Introduction: Rituximab is a monoclonal antibody commonly used in B-DLCL both in salvage regimens and in combination with first-line chemotherapy. Some studies have reported delays in neutrophil or platelet engraftment after ASCT in patients treated with high dose chemotherapy and Rituximab prior to ASCT. We investigated the effect of adding Rituximab prior to ASCT on peripheral blood stem cell (PBSC) harvest, time to engraftment and short-term toxicity post ASCT.

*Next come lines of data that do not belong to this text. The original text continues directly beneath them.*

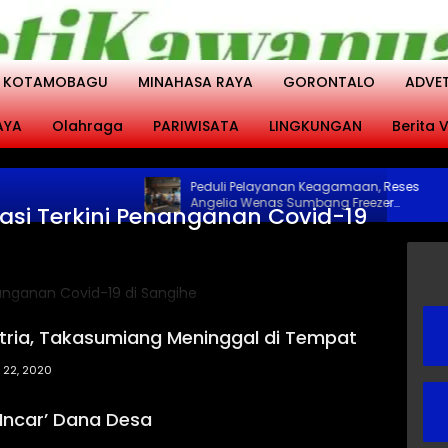
KOTAMOBAGU
MINAHASA RAYA
GORONTALO
ADVE
AYA
Olahraga
PARIWISATA
LINGKUNGAN
Berita V
Peduli Pelayanan Keagamaan, Reses
Angelia Wenas Sumbang Freezer
asi Terkini Penanganan Covid-19
Jenazah untuk Umat Hindu di Mopugad
Bolmong
tria, Takasumiang Meninggal di Tempat
 22, 2020
Incar’ Dana Desa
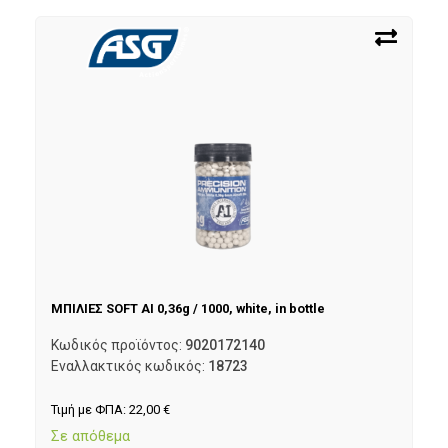
ΜΠΙΛΙΕΣ SOFT AI 0,36g / 1000, white, in bottle
Κωδικός προϊόντος:
9020172140
Εναλλακτικός κωδικός:
18723
Τιμή με ΦΠΑ:
22,00
€
Σε απόθεμα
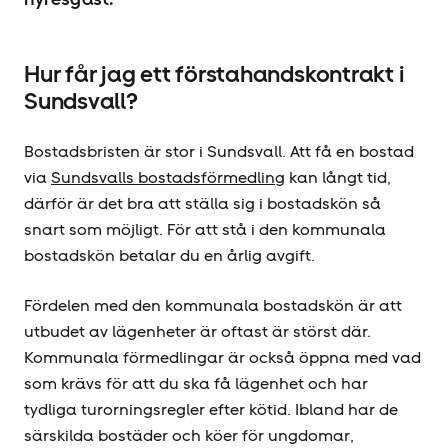
Hur får jag ett förstahandskontrakt i
Sundsvall?
Bostadsbristen är stor i Sundsvall. Att få en bostad
via
Sundsvalls bostadsförmedling
kan långt tid,
därför är det bra att ställa sig i bostadskön så
snart som möjligt. För att stå i den kommunala
bostadskön betalar du en årlig avgift.
Fördelen med den kommunala bostadskön är att
utbudet av lägenheter är oftast är störst där.
Kommunala förmedlingar är också öppna med vad
som krävs för att du ska få lägenhet och har
tydliga turorningsregler efter kötid. Ibland har de
särskilda bostäder och köer för ungdomar,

Patients and methods: We analyze stem cell mobilization, engraftment (median time to absolute neutrophil count > 500/mm3 for three consecutive days and platelets > 50.000) and short-term toxicity after ASCT (< 30 days) in two groups of patients affected by B-DLCL at diagnosis enrolled into two consecutive trials with or without Rituximab in combination with chemotherapy. All patients were < 61 years with B-DLCL at age-adjusted IPI Intermediate-High (IH) or High (H) risk and/or with bone marrow (BM) involvement.

Group A: an intensified chemoimmunotherapy regimen R-MegaCEOP (Rituximab 375 mg/m2 day 1, CTX 1200 mg/m2 + EPI 110 mg/m2 + VCR 1.4 mg/m2 day 3 and PDN 40 mg/m2 days 3 to 7) every 14 days with G-CSF support for 4 courses; patients in complete response (CR) or partial response (PR) received two courses of intensified chemotherapy R-MAD (Mitoxantrone 8 mg/m2 + ARA-C 2000 mg/m2/12h + Dexamethasone 4 mg/m2/12h days 1 to 3 and Rituximab 375 mg/m2 day 4 and before PBSC harvest).

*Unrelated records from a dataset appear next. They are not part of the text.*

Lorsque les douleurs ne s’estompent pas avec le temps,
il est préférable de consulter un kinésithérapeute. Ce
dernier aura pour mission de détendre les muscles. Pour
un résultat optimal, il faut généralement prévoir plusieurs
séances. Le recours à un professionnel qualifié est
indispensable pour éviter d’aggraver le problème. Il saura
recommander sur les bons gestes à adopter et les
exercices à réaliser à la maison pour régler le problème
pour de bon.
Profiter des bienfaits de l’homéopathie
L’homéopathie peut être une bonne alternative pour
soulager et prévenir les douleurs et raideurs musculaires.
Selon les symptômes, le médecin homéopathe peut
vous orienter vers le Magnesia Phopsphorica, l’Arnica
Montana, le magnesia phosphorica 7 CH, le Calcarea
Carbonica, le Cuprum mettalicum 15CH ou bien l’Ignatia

Group B: MACOP-B 8 weeks + 2 courses of MAD (in patients in CR or PR) without Rituximab. Both groups were given ASCT with BEAM as conditioning regimen. Clinical characteristics at diagnosis were well balanced between the two groups.

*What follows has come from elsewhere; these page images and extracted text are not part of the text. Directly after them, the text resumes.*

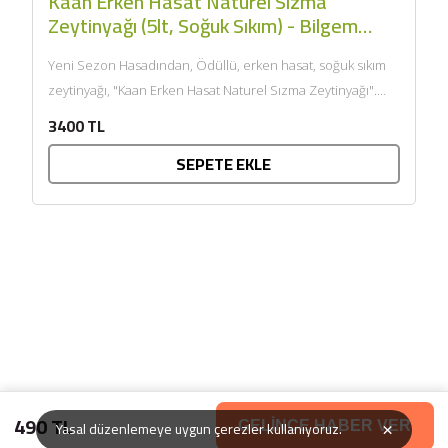
Kaan Erken Hasat Naturel Sızma
Zeytinyağı (5lt, Soğuk Sıkım) - Bilgem
Zeytincilik
Yeni Sezon Hasadından, Ödüllü, erken hasat, soğuk sıkım
zeytinyağı, "Kaan Erken Hasat Naturel Sızma Zeytinyağı".
Kuzey Ege’de Balıkesir,...
3400 TL
SEPETE EKLE
490 TL
×
Yasal düzenlemeye uygun çerezler kullanıyoruz.
GELİNCE HABER VER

Results: 68 patients are evaluable: 35 pts in group A (with Rituximab) and 33 pts in group B (without Rituximab). All patients in both groups collected more than 2 x 106 CD34+ cell/kg. Median CD34+ cell/kg in group A was 13 x 106 (range 0-37) compared with 41 x 106 in group B (range 0–253) with no statistically significant difference. Median time to neutrophils engraftment after ASCT was similar in the two groups: 9 days in group A and 10 days in group B. No delay in the platelet recovery was observed in patients treated with chemoimmunotherapy: 15 days in group A vs 16 days in group B. Few severe early toxicities (WHO grade 3–4) were reported with no differences between group A vs B: severe mucositis in 11 pts vs 23 pts, gastrointestinal in 6 pts vs 4 pts. Severe infections occurred in 10 patients: group A 6 patients (2 Gram+ sepsis, 1 Gram- sepsis, 1 FUO, 2 bacterial pneumonia); group B 4 patients (2 FUO, 1 bacterial and 1 viral pneumonia). One patient in group A died of bacterial pneumonia after ASCT.

Conclusions: Treatment with Rituximab may be safely included in a pre-ASCT high dose chemotherapy regimen with no delay in stem cell harvest, engraftment and without increased early toxicity after ASCT.